Task goal: Pictures in the listing below are skipped, while the lines from the "za del progetto - 18" line through the "台灣藝術大學多媒體動畫學系" line are returned word for word.

Exercise data:
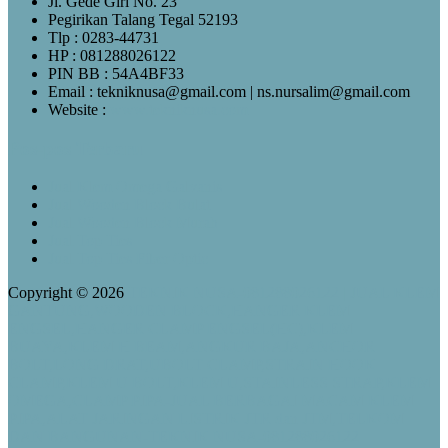
Jl. Gede Giri No. 23
Pegirikan Talang Tegal 52193
Tlp : 0283-44731
HP : 081288026122
PIN BB : 54A4BF33
Email : tekniknusa@gmail.com | ns.nursalim@gmail.com
Website :
www.tekniknusa.com
Pos-pos Terbaru
Jual Klem Omega Galvanis
Jual Wooden Block Bulat
Jual Wooden Block Murah
Jual Top Ties
Jual Top Ties Fiber Optic
Copyright © 2026
TEKNIK NUSA-081288026122 | JUAL KLEM
GANTUNG,WOODEN BLOCK,HANGER KLEM
ENGSEL,HANGER CLAMP ENGSEL(HC),KLEM
BUAYA,KLEM H BEAM,ANGKUR BAJA,ANCHOR
BOLT,LONG DRAT,UBOLT CLAMP,STRAIN HOOK
CLAMP,KLEM U BOLT,KLEM U,STAINLESS STRAP,KLEM
OMEGA,CLAMP PIPA-JUAL BERBAGAI MACAM KLEM
PIPA,ALAT JARINGAN LISTRIK JTR dan JTM,TELKOM
DAN BANGUNAN-TEKNIK NUSA-081288026122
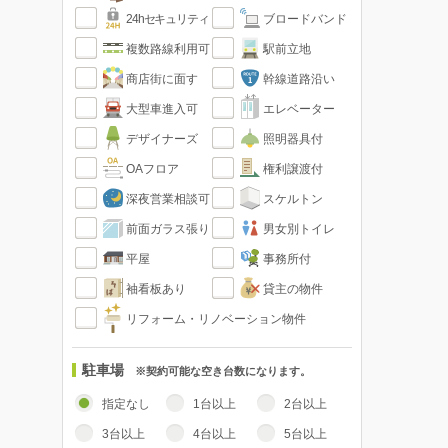
24hセキュリティ
ブロードバンド
複数路線利用可
駅前立地
商店街に面す
幹線道路沿い
大型車進入可
エレベーター
デザイナーズ
照明器具付
OAフロア
権利譲渡付
深夜営業相談可
スケルトン
前面ガラス張り
男女別トイレ
平屋
事務所付
袖看板あり
貸主の物件
リフォーム・リノベーション物件
駐車場
※契約可能な空き台数になります。
指定なし
1台以上
2台以上
3台以上
4台以上
5台以上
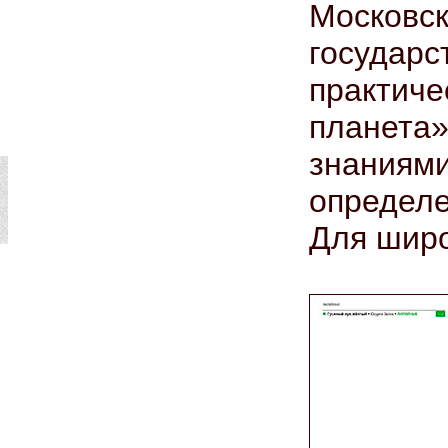
Моско
государс
практи
планета»
знани
определе
Для широ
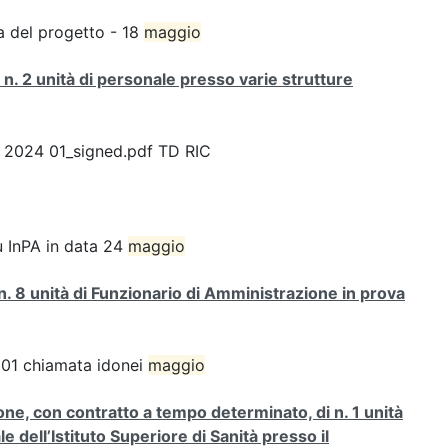
za del progetto - 18
maggio
 n. 2 unità di personale presso varie strutture
 2024 01_signed.pdf TD RIC
su InPA in data 24
maggio
n. 8 unità di Funzionario di Amministrazione in prova
 01 chiamata idonei
maggio
ione, con contratto a tempo determinato, di n. 1 unità
le dell’Istituto Superiore di Sanità presso il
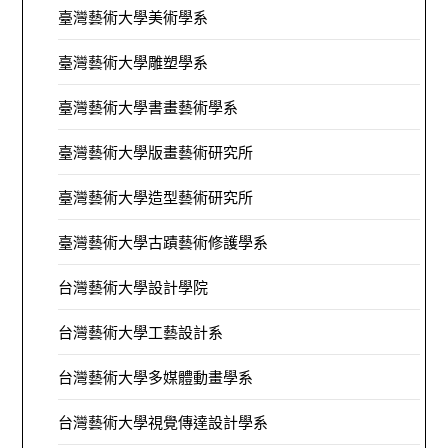
臺灣藝術大學美術學系
臺灣藝術大學雕塑學系
臺灣藝術大學書畫藝術學系
臺灣藝術大學版畫藝術研究所
臺灣藝術大學造型藝術研究所
臺灣藝術大學古蹟藝術修護學系
台灣藝術大學設計學院
台灣藝術大學工藝設計系
台灣藝術大學多媒體動畫學系
台灣藝術大學視覺傳達設計學系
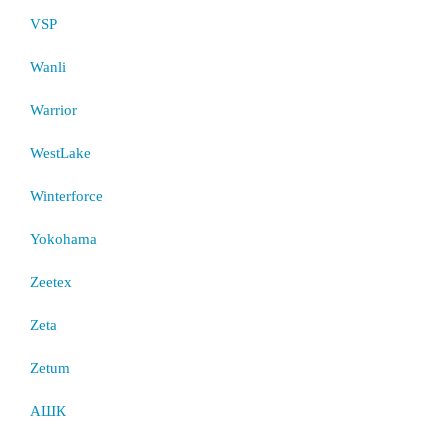
VSP
Wanli
Warrior
WestLake
Winterforce
Yokohama
Zeetex
Zeta
Zetum
АШК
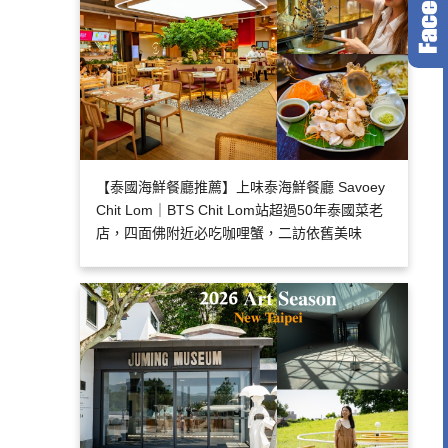
【泰國海鮮餐廳推薦】上味泰海鮮餐廳 Savoey
Chit Lom｜BTS Chit Lom站超過50年泰國菜老
店，四面佛附近必吃咖哩蟹，二訪依舊美味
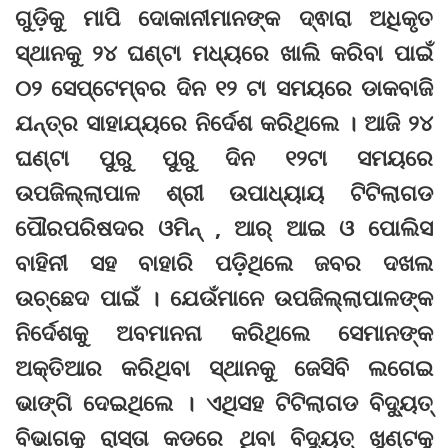
ଗୁଡ଼ିକୁ ମାପି ଦୋକାନୀମାନଙ୍କ ଦ୍ଵାରା ଅଧିକୃତ
ସ୍ଥାନକୁ ୨୪ ଘଣ୍ଟା ମଧ୍ୟରେ ଖାଲି କରିବା ପାଇଁ
୦୨ ସେପ୍ଟେମ୍ବର ଦିନ ୧୨ ଟା ସମୟରେ ଡାକବାଜି
ଯନ୍ତ୍ର ସାହାଯ୍ୟରେ ନିର୍ଦେଶ କରିଥିଲେ । ଆଜି ୨୪
ଘଣ୍ଟା ପୁରୁ ପୁରୁ ଦିନ ୧୨ଟା ସମୟରେ
ଉପଜିଲ୍ଲାପାଳ ଶ୍ରୀ ଉପାଧ୍ୟାୟ ଟିଟିଲାଗଡ
ପୌରପରିଷଦର ଓମିନ୍ , ଆର୍ ଆଇ ଓ ପୋଲିସ
ବାହିନୀ ସହ ବାହାରି ପଡ଼ିଥିଲେ ଜବର ଦଖଲ
ଉଚ୍ଛେଦ ପାଇଁ । ଯେଉଁମାନେ ଉପଜିଲ୍ଲାପାଳଙ୍କ
ନିର୍ଦେଶକୁ ଅବମାନନା କରିଥିଲେ ସେମାନଙ୍କ
ଅକ୍ତିଆର କରିଥିବା ସ୍ଥାନକୁ ଜେସିବି ଲଗେଇ
ଭାଙ୍ଗି ଦେଇଥିଲେ । ଏଥିସହ ଟିଟିଲାଗଡ ବିଦ୍ୟୁତ୍
ବିଭାଗକୁ ରାସ୍ତା କଡରେ ଥିବା ବିଦ୍ୟୁତ୍ ଖୁଣ୍ଟକୁ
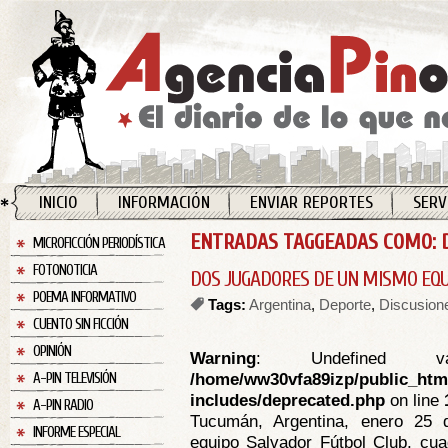
INICIO
INFORMACIÓN
ENVIAR REPORTES
SERV
ENTRADAS TAGGEADAS COMO: D
MICROFICCIÓN PERIODÍSTICA
FOTONOTICIA
DOS JUGADORES DE UN MISMO EQ
POEMA INFORMATIVO
Tags:
Argentina
,
Deporte
,
Discusion
CUENTO SIN FICCIÓN
OPINIÓN
Warning
: Undefined va
/home/ww30vfa89izp/public_htm
A-PIN TELEVISIÓN
includes/deprecated.php
on line
A-PIN RADIO
Tucumán, Argentina, enero 25 
INFORME ESPECIAL
equipo Salvador Fútbol Club, cuad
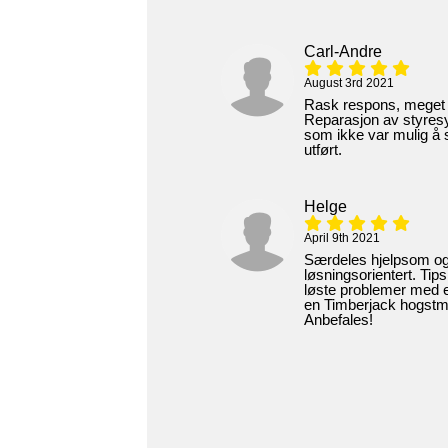
Carl-Andre
August 3rd 2021
Rask respons, meget 
Reparasjon av styresy
som ikke var mulig å s
utført.
Helge
April 9th 2021
Særdeles hjelpsom o
løsningsorientert. Tip
løste problemer med e
en Timberjack hogstm
Anbefales!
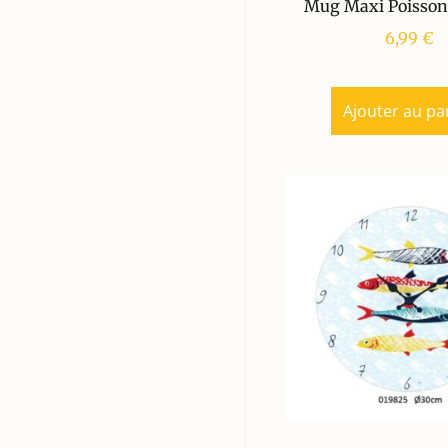
Mug Maxi Poisson
6,99
€
Ajouter au pa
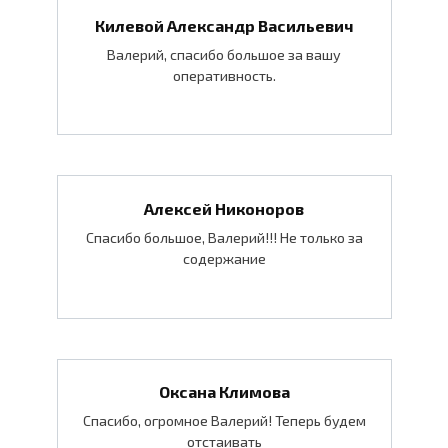
Килевой Александр Васильевич
Валерий, спасибо большое за вашу
оперативность.
Алексей Никоноров
Спасибо большое, Валерий!!! Не только за
содержание
Оксана Климова
Спасибо, огромное Валерий! Теперь будем
отстаивать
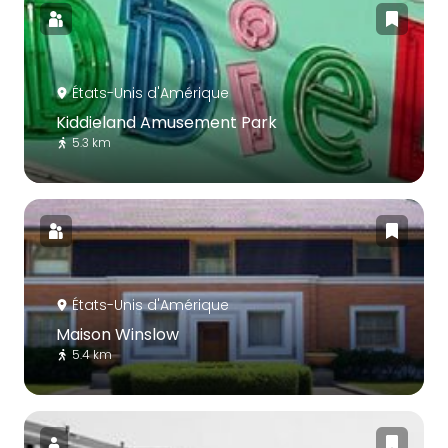
États-Unis d'Amérique
Kiddieland Amusement Park
5.3 km
États-Unis d'Amérique
Maison Winslow
5.4 km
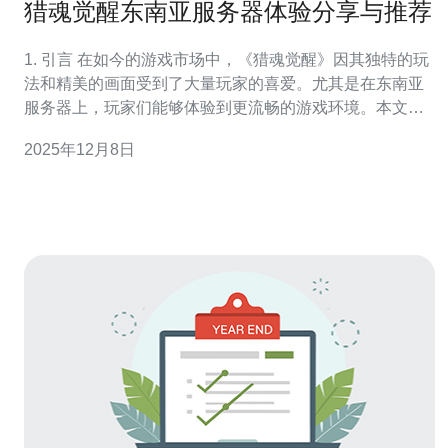
猎魂觉醒东南亚服务器体验分享与推荐
1. 引言 在如今的游戏市场中，《猎魂觉醒》因其独特的玩
法和精美的画面受到了大量玩家的喜爱。尤其是在东南亚
服务器上，玩家们能够体验到更流畅的游戏环境。本文将
为大家分享东南亚服务器的体验以及操作步骤，帮助更多
2025年12月8日
的玩家顺利进入游戏。 2. 注册账户 在体验东南亚服务器之
前，首先需要进行账户注册。以下是详细步骤：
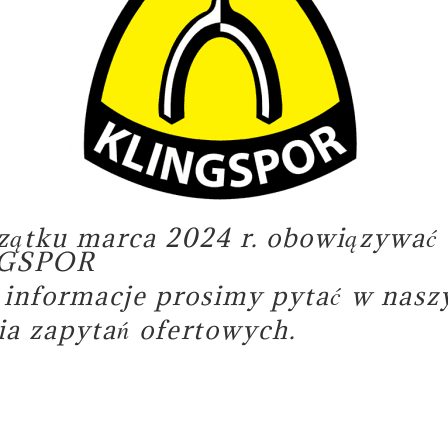
zątku marca 2024 r. obowiązywać
INGSPOR
e informacje prosimy pytać w nas
a zapytań ofertowych.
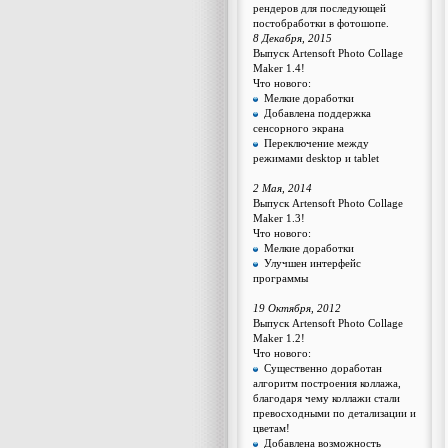
рендеров для последующей
постобработки в фотошопе.
8 Декабря, 2015
Выпуск Artensoft Photo Collage
Maker 1.4!
Что нового:
Мелкие доработки
Добавлена поддержка
сенсорного экрана
Переключение между
режимами desktop и tablet
2 Мая, 2014
Выпуск Artensoft Photo Collage
Maker 1.3!
Что нового:
Мелкие доработки
Улучшен интерфейс
программы
19 Октября, 2012
Выпуск Artensoft Photo Collage
Maker 1.2!
Что нового:
Существенно доработан
алгоритм построения коллажа,
благодаря чему коллажи стали
превосходными по детализации и
цветам!
Добавлена возможность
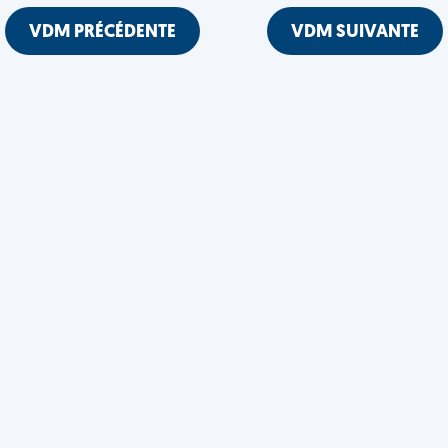
VDM PRÉCÉDENTE
VDM SUIVANTE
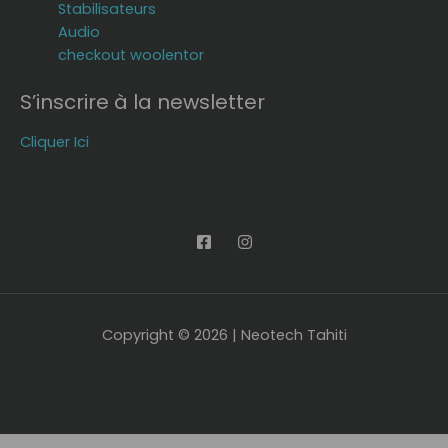
Stabilisateurs
Audio
checkout woolentor
S’inscrire à la newsletter
Cliquer Ici
Copyright © 2026 | Neotech Tahiti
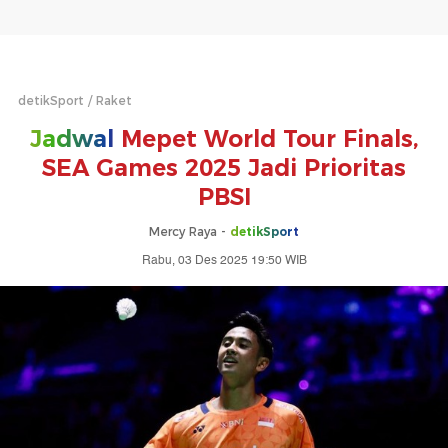
detikSport
Raket
Jadwal
Mepet World Tour Finals,
SEA Games 2025 Jadi Prioritas
PBSI
Mercy Raya -
detikSport
Rabu, 03 Des 2025 19:50 WIB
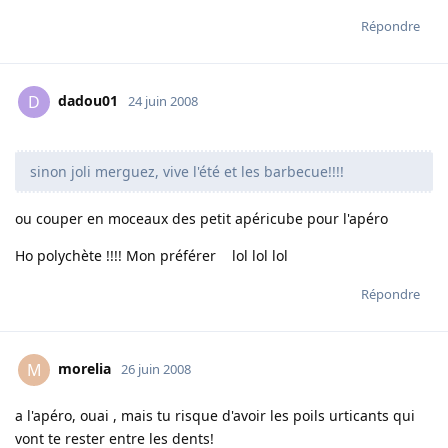
Répondre
dadou01
D
24 juin 2008
sinon joli merguez, vive l'été et les barbecue!!!!
ou couper en moceaux des petit apéricube pour l'apéro
Ho polychète !!!! Mon préférer lol lol lol
Répondre
morelia
M
26 juin 2008
a l'apéro, ouai , mais tu risque d'avoir les poils urticants qui
vont te rester entre les dents!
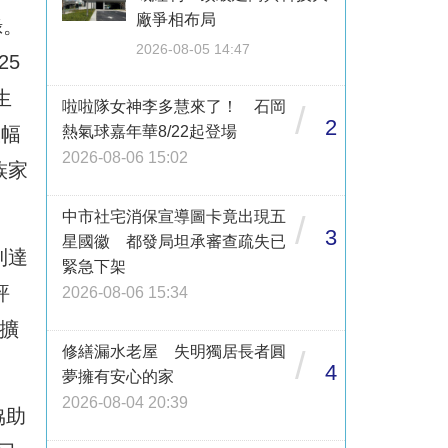
廠爭相布局
錄。
2026-08-05 14:47
25
生
啦啦隊女神李多慧來了！ 石岡
/
2
大幅
熱氣球嘉年華8/22起登場
2026-08-06 15:02
族家
中市社宅消保宣導圖卡竟出現五
/
3
星國徽 都發局坦承審查疏失已
到達
緊急下架
評
2026-08-06 15:34
擴
修繕漏水老屋 失明獨居長者圓
/
4
夢擁有安心的家
2026-08-04 20:39
協助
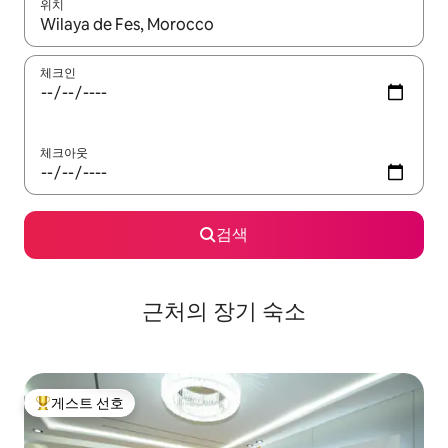
위치
결과가 나오면 위·아래 화살표 키를 사용하거나 터치 또는 스와이프
체크인
체크아웃
검색
근처의 장기 숙소
게스트 선호
상위 게스트 선호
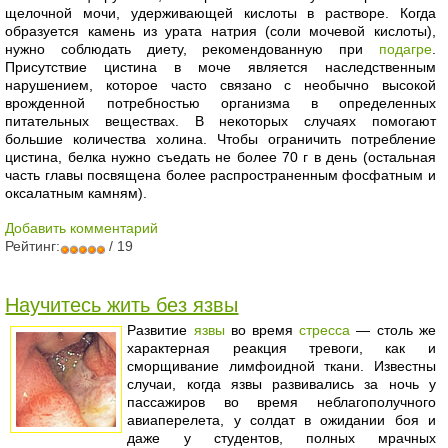
щелочной мочи, удерживающей кислоты в растворе. Когда
образуется камень из урата натрия (соли мочевой кислоты),
нужно соблюдать диету, рекомендованную при
подагре
.
Присутствие цистина в моче является наследственным
нарушением, которое часто связано с необычно высокой
врожденной потребностью организма в определенных
питательных веществах. В некоторых случаях помогают
большие количества холина. Чтобы ограничить потребление
цистина, белка нужно съедать не более 70 г в день (остальная
часть главы посвящена более распространенным фосфатным и
оксалатным камням).
Добавить комментарий
Рейтинг:
/ 19
Научитесь жить без язвы
Развитие
язвы
во время
стресса
— столь же
характерная реакция тревоги, как и
сморщивание лимфоидной ткани. Известны
случаи, когда язвы развивались за ночь у
пассажиров во время неблагополучного
авиаперелета, у солдат в ожидании боя и
даже у студентов, полных мрачных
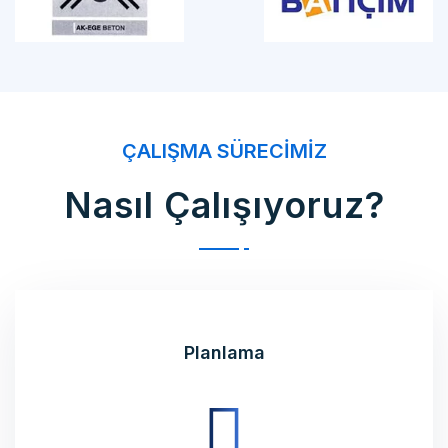
ÇALIŞMA SÜRECIMIZ
Nasıl Çalışıyoruz?
Planlama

Solution to the exercise:
za del progetto - 18
maggio
 n. 2 unità di personale presso varie strutture
 2024 01_signed.pdf TD RIC
su InPA in data 24
maggio
n. 8 unità di Funzionario di Amministrazione in prova
 01 chiamata idonei
maggio
ione, con contratto a tempo determinato, di n. 1 unità
le dell’Istituto Superiore di Sanità presso il
臺灣藝術大學美術學系
臺灣藝術大學雕塑學系
臺灣藝術大學書畫藝術學系
臺灣藝術大學版畫藝術研究所
臺灣藝術大學造型藝術研究所
臺灣藝術大學古蹟藝術修護學系
台灣藝術大學設計學院
台灣藝術大學工藝設計系
台灣藝術大學多媒體動畫學系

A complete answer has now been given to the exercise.